The recent nomination of Francis Collins to direct the US National Institutes of Health does more than raise the question of the agency's future direction. It poses another question. Can a scientific career go hand in hand with religious belief? Put another way, can a great scientist be deeply religious?

Credit: P. DELOCHE/GODONG/CORBIS

Collins is well known as one of the architects of the Human Genome Project. He has also achieved notoriety as a highly respected scientist with deep-seated religious beliefs. An evangelical Christian since the age of 27, Collins detailed his views on reconciling religion and science in his 2006 book The Language of God: A Scientist Presents Evidence for Belief.

The obvious reply to the suggestion of conflict is that religious belief can coexist perfectly well with scientific laws and methods — God simply exists outside nature.

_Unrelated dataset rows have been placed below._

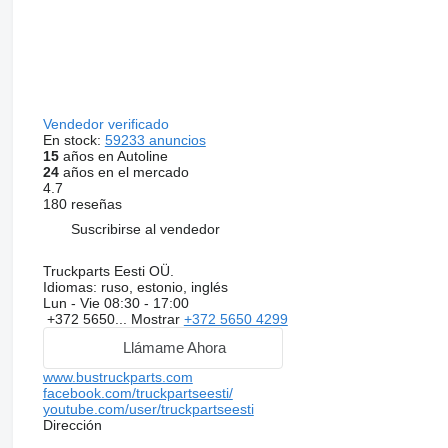
Vendedor verificado
En stock:
59233 anuncios
15
años en Autoline
24
años en el mercado
4.7
180 reseñas
Suscribirse al vendedor
Truckparts Eesti OÜ.
Idiomas:
ruso, estonio, inglés
Lun - Vie
08:30 - 17:00
+372 5650...
Mostrar
+372 5650 4299
Llámame Ahora
www.bustruckparts.com
facebook.com/truckpartseesti/
youtube.com/user/truckpartseesti
Dirección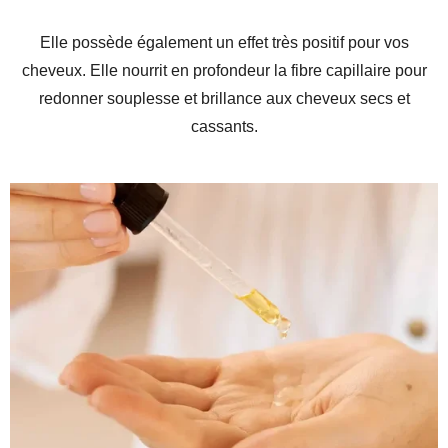
Elle possède également un effet très positif pour vos
cheveux. Elle nourrit en profondeur la fibre capillaire pour
redonner souplesse et brillance aux cheveux secs et
cassants.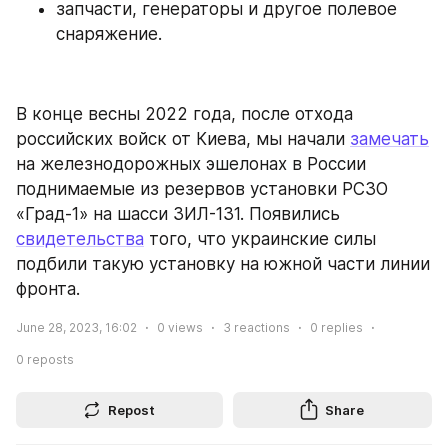
запчасти, генераторы и другое полевое 
снаряжение.
В конце весны 2022 года, после отхода 
российских войск от Киева, мы начали 
замечать
на железнодорожных эшелонах в России 
поднимаемые из резервов установки РСЗО 
«Град-1» на шасси ЗИЛ-131. Появились 
свидетельства
 того, что украинские силы 
подбили такую установку на южной части линии 
фронта.
June 28, 2023, 16:02
0
views
3
reactions
0
replies
0
reposts
Repost
Share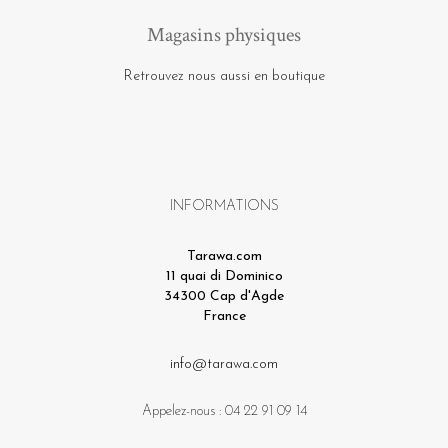
Magasins physiques
Retrouvez nous aussi en boutique
INFORMATIONS
Tarawa.com
11 quai di Dominico
34300 Cap d'Agde
France
info@tarawa.com
Appelez-nous :
04 22 91 09 14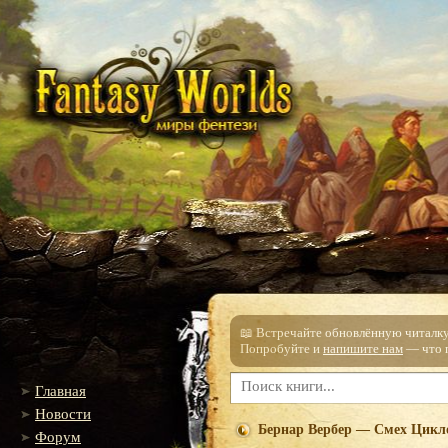
📖 Встречайте обновлённую читалку!
Попробуйте и
напишите нам
— что п
Главная
Новости
Бернар Вербер — Смех Цикл
Форум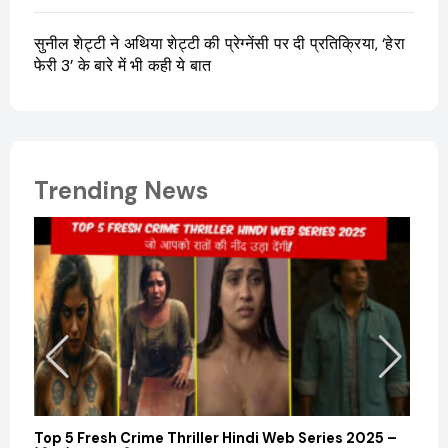
सुनील शेट्टी ने अथिया शेट्टी की प्रेग्नेंसी पर दी प्रतिक्रिया, ‘हेरा
फेरी 3’ के बारे में भी कही ये बात
Trending News
Top 5 Fresh Crime Thriller Hindi Web Series 2025 –
Sanvi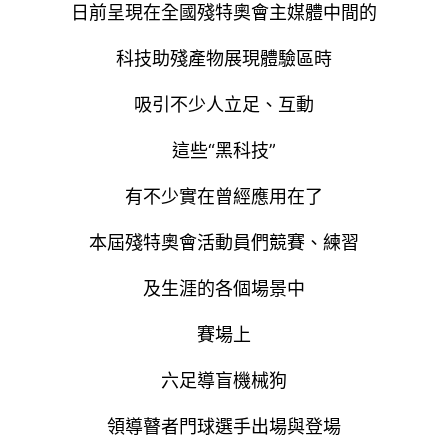
日前呈現在全國殘特奧會主媒體中間的
科技助殘產物展現體驗區時
吸引不少人立足、互動
這些“黑科技”
有不少實在曾經應用在了
本屆殘特奧會活動員們競賽、練習
及生涯的各個場景中
賽場上
六足導盲機械狗
領導瞽者門球選手出場與登場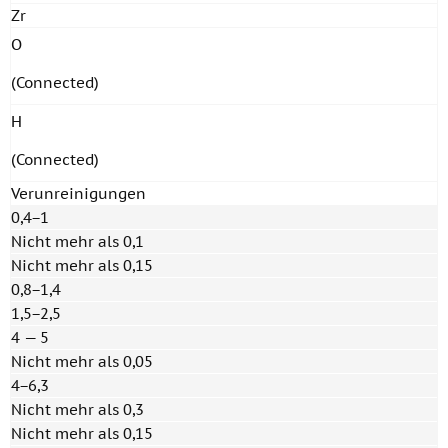
Zr
O
(Connected)
H
(Connected)
Verunreinigungen
0,4−1
Nicht mehr als 0,1
Nicht mehr als 0,15
0,8−1,4
1,5−2,5
4 — 5
Nicht mehr als 0,05
4−6,3
Nicht mehr als 0,3
Nicht mehr als 0,15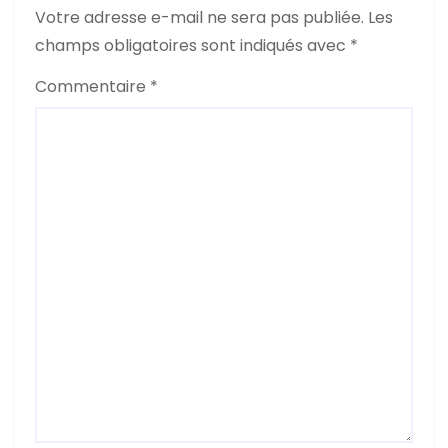
Votre adresse e-mail ne sera pas publiée.
Les
i
champs obligatoires sont indiqués avec
*
c
Commentaire
*
l
e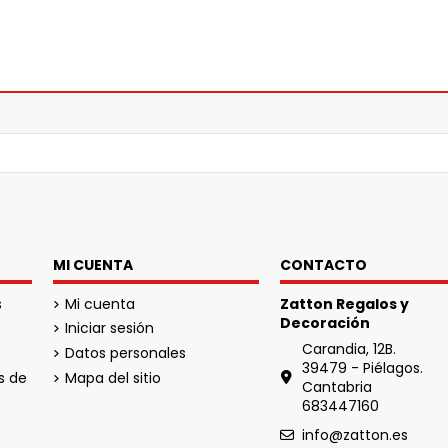
MI CUENTA
CONTACTO
s
Mi cuenta
Zatton Regalos y
Decoración
Iniciar sesión
Carandia, 12B.
Datos personales
39479 - Piélagos.
s de
Mapa del sitio
Cantabria
683447160
info@zatton.es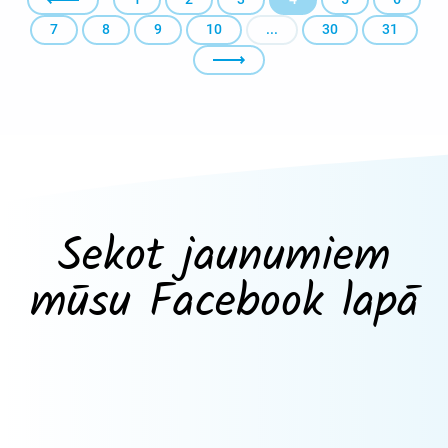
7
8
9
10
...
30
31
Sekot jaunumiem
mūsu Facebook lapā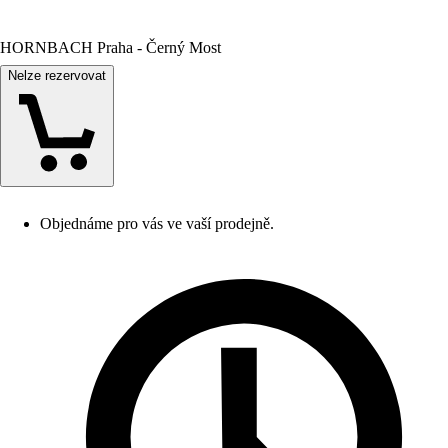
HORNBACH Praha - Černý Most
Nelze rezervovat
Objednáme pro vás ve vaší prodejně.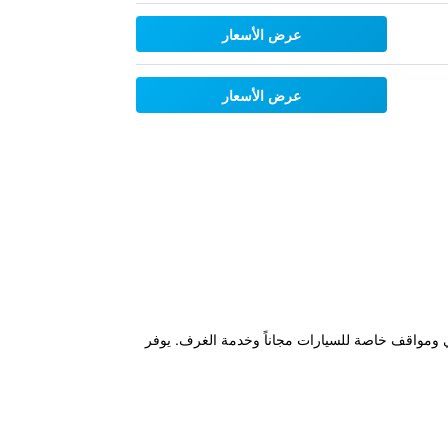
عرض الأسعار
عرض الأسعار
 مع واي فاي مجاني ومواقف خاصة للسيارات مجاناً وخدمة الغرف. يوفر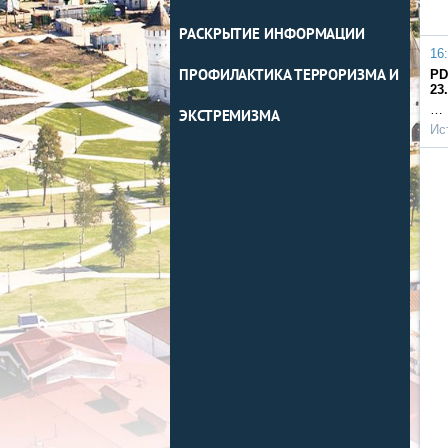
РАСКРЫТИЕ ИНФОРМАЦИИ
16:
ПРОФИЛАКТИКА ТЕРРОРИЗМА И
PD
23
…
ЭКСТРЕМИЗМА
Ис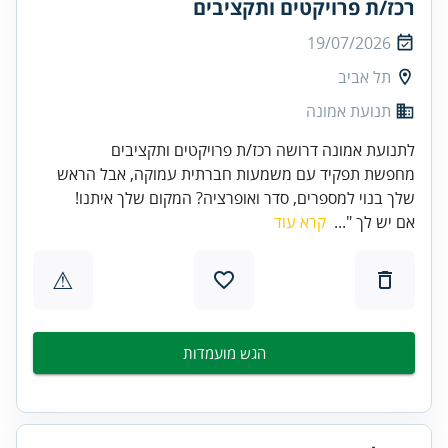
רכז/ת פרויקטים ותקציבים
19/07/2026
תל אביב
תנועת אמונה
לתנועת אמונה דרושה רכז/ת פרויקטים ותקציבים
מחפשת תפקיד עם משמעות חברתית עמוקה, אבל הראש
שלך בנוי למספרים, סדר ואופרציה? המקום שלך איתנו!
אם יש לך "...
קרא עוד
⚠
הגש מועמדות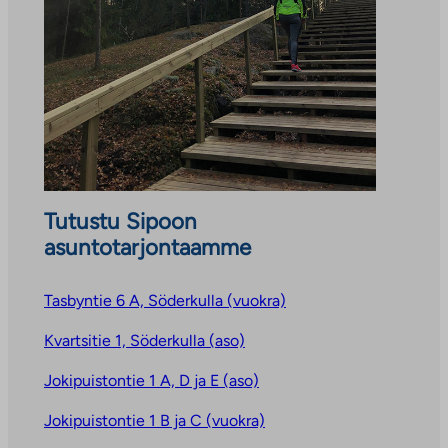
Tutustu Sipoon
asuntotarjontaamme
Tasbyntie 6 A, Söderkulla (vuokra)
Kvartsitie 1, Söderkulla (aso)
Jokipuistontie 1 A, D ja E (aso)
Jokipuistontie 1 B ja C (vuokra)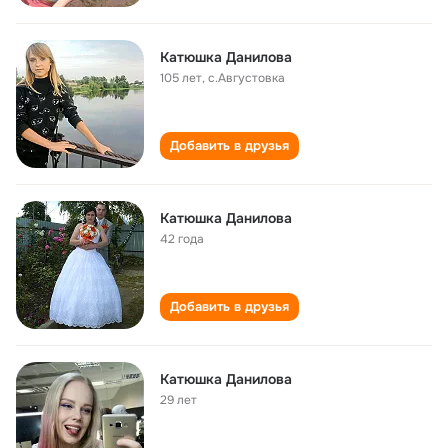
Катюшка Данилова
105 лет
,
c.Августовка
Добавить в друзья
Катюшка Данилова
42 года
Добавить в друзья
Катюшка Данилова
29 лет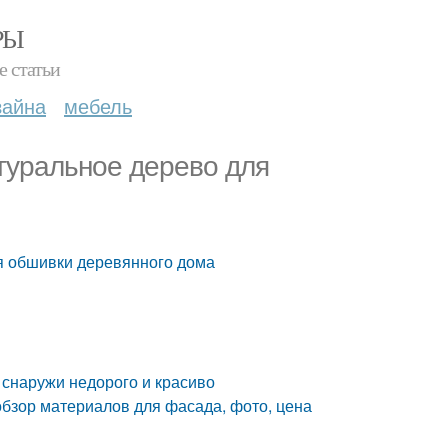
РЫ
е статьи
зайна
мебель
туральное дерево для
я обшивки деревянного дома
снаружи недорого и красиво
бзор материалов для фасада, фото, цена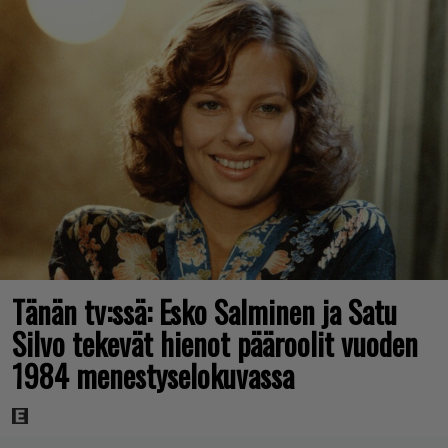
Tänän tv:ssä: Esko Salminen ja Satu
Silvo tekevät hienot pääroolit vuoden
1984 menestyselokuvassa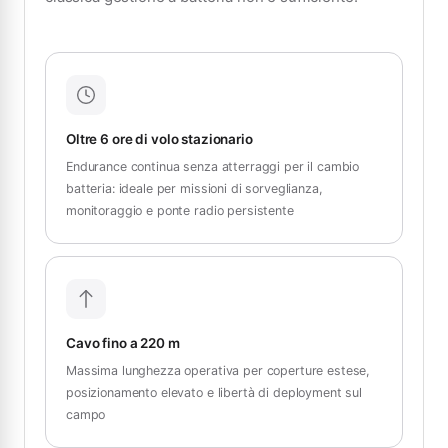
Oltre 6 ore di volo stazionario
Endurance continua senza atterraggi per il cambio
batteria: ideale per missioni di sorveglianza,
monitoraggio e ponte radio persistente
Cavo fino a 220 m
Massima lunghezza operativa per coperture estese,
posizionamento elevato e libertà di deployment sul
campo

In Collins's book, for example, he calls himself a believer in “theistic evolution” — which espouses, in part, that “once evolution got under way no special supernatural intervention was required”.

Yet theistic evolution, writes Collins, also implies that humans are unique in ways that “defy evolutionary explanation and point to our spiritual nature”. And in a 2006 Time magazine debate with noted atheist and evolutionist Richard Dawkins1, Collins suggested that God could on rare occasions choose to “invade the natural world in a way that appears miraculous” — a peculiar outlook for a biologist.

How rare is a 'dual practitioner' such as Collins? In 1997, University of Georgia history professor Edward Larson and journalist Larry Witham reported survey results suggesting that 39% of scientists believe in God2. A 9 July 2009 survey, conducted by the American Association for the Advancement of Science and the US non-profit Pew Research Center, found that figure to be 33%.

But in a second survey3, Larson and Witham asked a slightly different question. Do leading scientists have religious faith of equal measure to scientists in general? They used members of the US National Academy of Sciences for their so-called “greater scientist” subgroup. Just 7% of respondents professed a belief in God.

University of Oxford chemist Peter Atkins assessed the Larson and Witham survey results in this way: “You clearly can be a scientist and have religious beliefs. But I don't think you can be a real scientist in the deepest sense of the word because they are such alien categories of knowledge.” Eminent Harvard University psychologist Steven Pinker, in criticizing the Collins nomination, said much the same thing4. They may be right. Or perhaps it just takes a rare person to advance a scientific career while balancing belief and bioscience — without corrupting either.